+++ MATERIAL PROVIDED +++

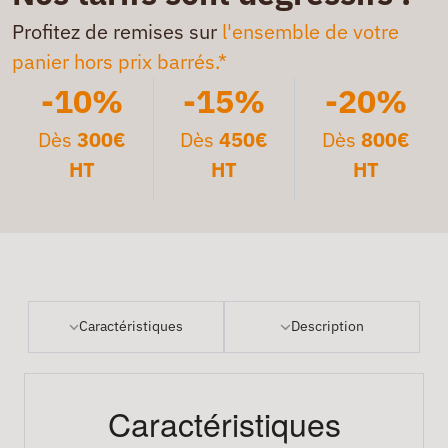
Profitez de remises sur
l'ensemble de votre
panier hors prix barrés.*
-10%
-15%
-20%
Dès
300€
Dès
450€
Dès
800€
HT
HT
HT
Caractéristiques
Description
Caractéristiques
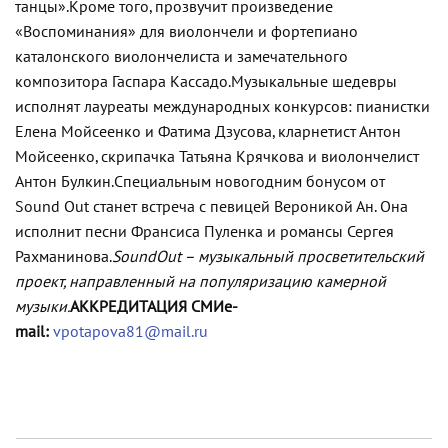
танцы».
Кроме того, прозвучит произведение
«Воспоминания» для виолончели и фортепиано
каталонского виолончелиста и замечательного
композитора Гаспара Кассадо.
Музыкальные шедевры
исполнят лауреаты международных конкурсов: пианистки
Елена Мойсеенко и Фатима Дзусова, кларнетист Антон
Мойсеенко, скрипачка Татьяна Крячкова и виолончелист
Антон Булкин.
Специальным новогодним бонусом от
Sound Out станет встреча с певицей Вероникой Ан. Она
исполнит песни Франсиса Пуленка и романсы Сергея
Рахманинова.
SoundOut – музыкальный просветительский
проект, направленный на популяризацию камерной
музыки.
АККРЕДИТАЦИЯ СМИ
e-
mail:
vpotapova81@mail.ru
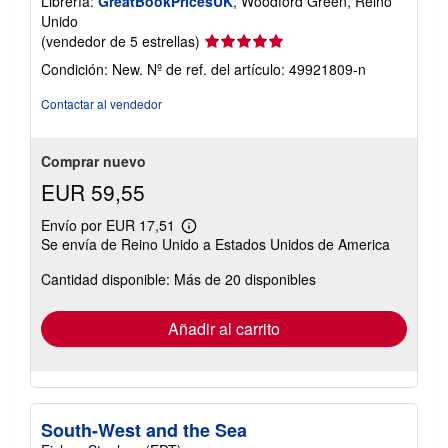
Librería:
GreatBookPricesUK
, Woodford Green, Reino
Unido
Calificación
(vendedor de 5 estrellas)
del
Condición: New.
Nº de ref. del artículo: 49921809-n
vendedor:
5
Contactar al vendedor
de
5
estrellas
Comprar nuevo
EUR 59,55
Envío por EUR 17,51
Más
Se envía de Reino Unido a Estados Unidos de America
información
sobre
Cantidad disponible: Más de 20 disponibles
las
tarifas
de
envío
Añadir al carrito
South-West and the Sea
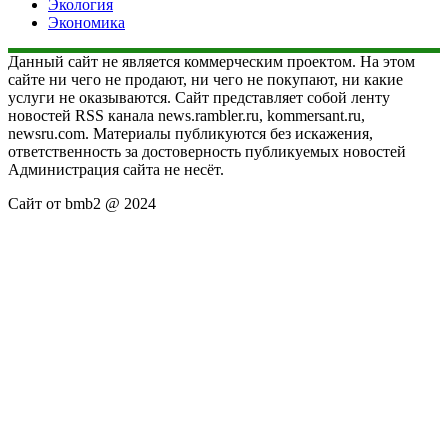
Экология
Экономика
Данный сайт не является коммерческим проектом. На этом
сайте ни чего не продают, ни чего не покупают, ни какие
услуги не оказываются. Сайт представляет собой ленту
новостей RSS канала news.rambler.ru, kommersant.ru,
newsru.com. Материалы публикуются без искажения,
ответственность за достоверность публикуемых новостей
Администрация сайта не несёт.
Сайт от bmb2 @ 2024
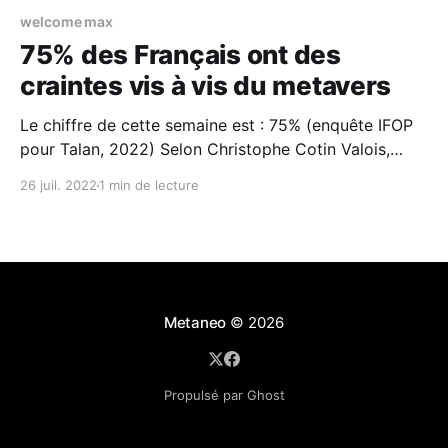
welcome max
75% des Français ont des
craintes vis à vis du metavers
Le chiffre de cette semaine est : 75% (enquête IFOP
pour Talan, 2022) Selon Christophe Cotin Valois,
Directeur de Welcome Max, « Cette donnée soulève
26 juil. 2022
1 min de lecture
des questions de fond : qu'est-ce que les Français
comprennent derrière le mot Métavers ? Les
participants de cette étude ont-ils tous répondu à la
Metaneo
© 2026
Propulsé par Ghost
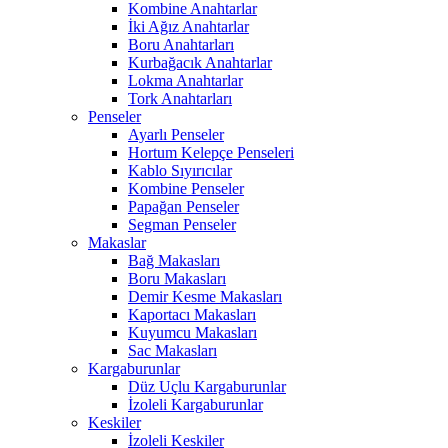
Kombine Anahtarlar
İki Ağız Anahtarlar
Boru Anahtarları
Kurbağacık Anahtarlar
Lokma Anahtarlar
Tork Anahtarları
Penseler
Ayarlı Penseler
Hortum Kelepçe Penseleri
Kablo Sıyırıcılar
Kombine Penseler
Papağan Penseler
Segman Penseler
Makaslar
Bağ Makasları
Boru Makasları
Demir Kesme Makasları
Kaportacı Makasları
Kuyumcu Makasları
Sac Makasları
Kargaburunlar
Düz Uçlu Kargaburunlar
İzoleli Kargaburunlar
Keskiler
İzoleli Keskiler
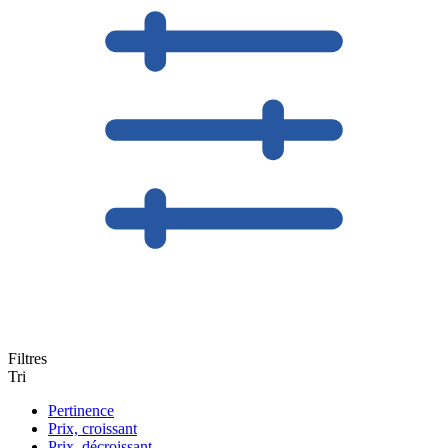
Filtres
Tri
Pertinence
Prix, croissant
Prix, décroissant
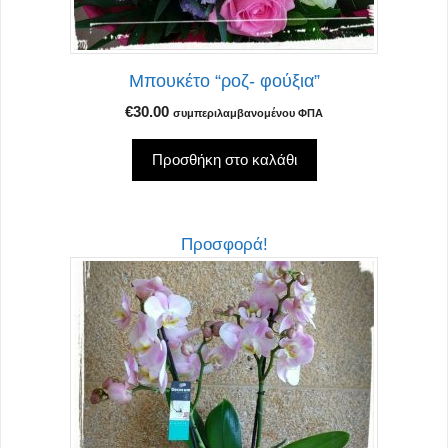
Μπουκέτο “ροζ- φούξια”
€
30.00
συμπεριλαμβανομένου ΦΠΑ
Προσθήκη στο καλάθι
Προσφορά!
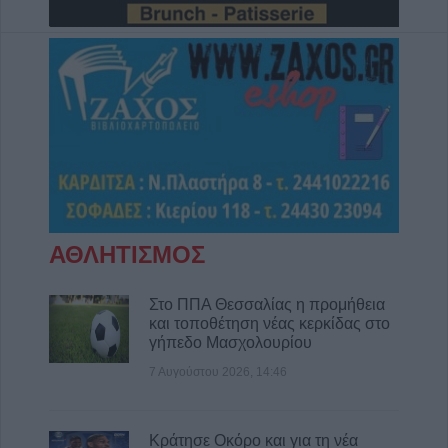
Απορρίφθηκαν από τον εισαγγελέα του
Αρείου Πάγου οι αιτήσεις για την ανάσυρση
από το αρχείο της υπόθεσης των
τηλεφωνικών υποκλοπών
7 Αυγούστου 2026, 14:26
Επιχορηγήσεις 15.000 ευρώ από το Υπ.
Πολιτισμού για δύο πολιτιστικά φεστιβάλ
που πραγματοποιούνται στο ν. Καρδίτσας
7 Αυγούστου 2026, 14:18
Συνεδριάζει την Τρίτη 11 Αυγούστου το
ΑΘΛΗΤΙΣΜΟΣ
Δημοτικό Συμβούλιο Λίμνης Πλαστήρα
7 Αυγούστου 2026, 14:05
Στο ΠΠΑ Θεσσαλίας η προμήθεια
Την Κυριακή 9 Αυγούστου το 40ήμερο
και τοποθέτηση νέας κερκίδας στο
μνημόσυνο του Βάιου Κουκουνή
γήπεδο Μασχολουρίου
7 Αυγούστου 2026, 13:59
7 Αυγούστου 2026, 14:46
Το Σάββατο 8 Αυγούστου η κηδεία της Βάιας
Χασομέρη
Κράτησε Οκόρο και για τη νέα
7 Αυγούστου 2026, 13:14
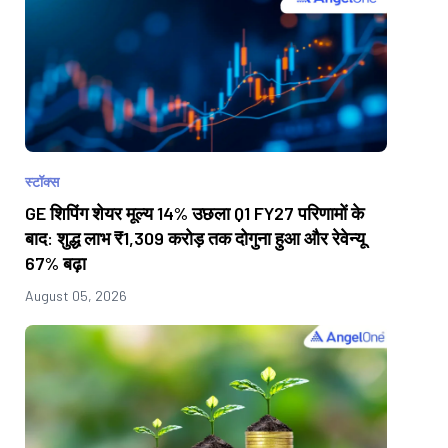
स्टॉक्स
GE शिपिंग शेयर मूल्य 14% उछला Q1 FY27 परिणामों के
बाद: शुद्ध लाभ ₹1,309 करोड़ तक दोगुना हुआ और रेवेन्यू
67% बढ़ा
August 05, 2026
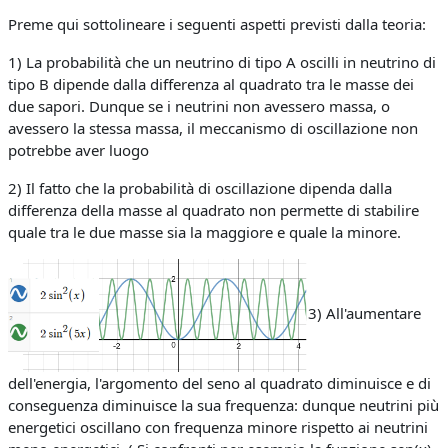
Preme qui sottolineare i seguenti aspetti previsti dalla teoria:
1) La probabilità che un neutrino di tipo A oscilli in neutrino di
tipo B dipende dalla differenza al quadrato tra le masse dei
due sapori. Dunque se i neutrini non avessero massa, o
avessero la stessa massa, il meccanismo di oscillazione non
potrebbe aver luogo
2) Il fatto che la probabilità di oscillazione dipenda dalla
differenza della masse al quadrato non permette di stabilire
quale tra le due masse sia la maggiore e quale la minore.
3) All'aumentare
dell'energia, l'argomento del seno al quadrato diminuisce e di
conseguenza diminuisce la sua frequenza: dunque neutrini più
energetici oscillano con frequenza minore rispetto ai neutrini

+++

Set down, exactly as written above, each line from the one with "(vendedor de 5 estrellas)" through the one with "1 min de lecture", and skip the pictures.

> EXERCISE OUTPUT
(vendedor de 5 estrellas)
del
Condición: New.
Nº de ref. del artículo: 49921809-n
vendedor:
5
Contactar al vendedor
de
5
estrellas
Comprar nuevo
EUR 59,55
Envío por EUR 17,51
Más
Se envía de Reino Unido a Estados Unidos de America
información
sobre
Cantidad disponible: Más de 20 disponibles
las
tarifas
de
envío
Añadir al carrito
South-West and the Sea
Экология
Экономика
Данный сайт не является коммерческим проектом. На этом
сайте ни чего не продают, ни чего не покупают, ни какие
услуги не оказываются. Сайт представляет собой ленту
новостей RSS канала news.rambler.ru, kommersant.ru,
newsru.com. Материалы публикуются без искажения,
ответственность за достоверность публикуемых новостей
Администрация сайта не несёт.
Сайт от bmb2 @ 2024
welcome max
75% des Français ont des
craintes vis à vis du metavers
Le chiffre de cette semaine est : 75% (enquête IFOP
pour Talan, 2022) Selon Christophe Cotin Valois,
Directeur de Welcome Max, « Cette donnée soulève
26 juil. 2022
1 min de lecture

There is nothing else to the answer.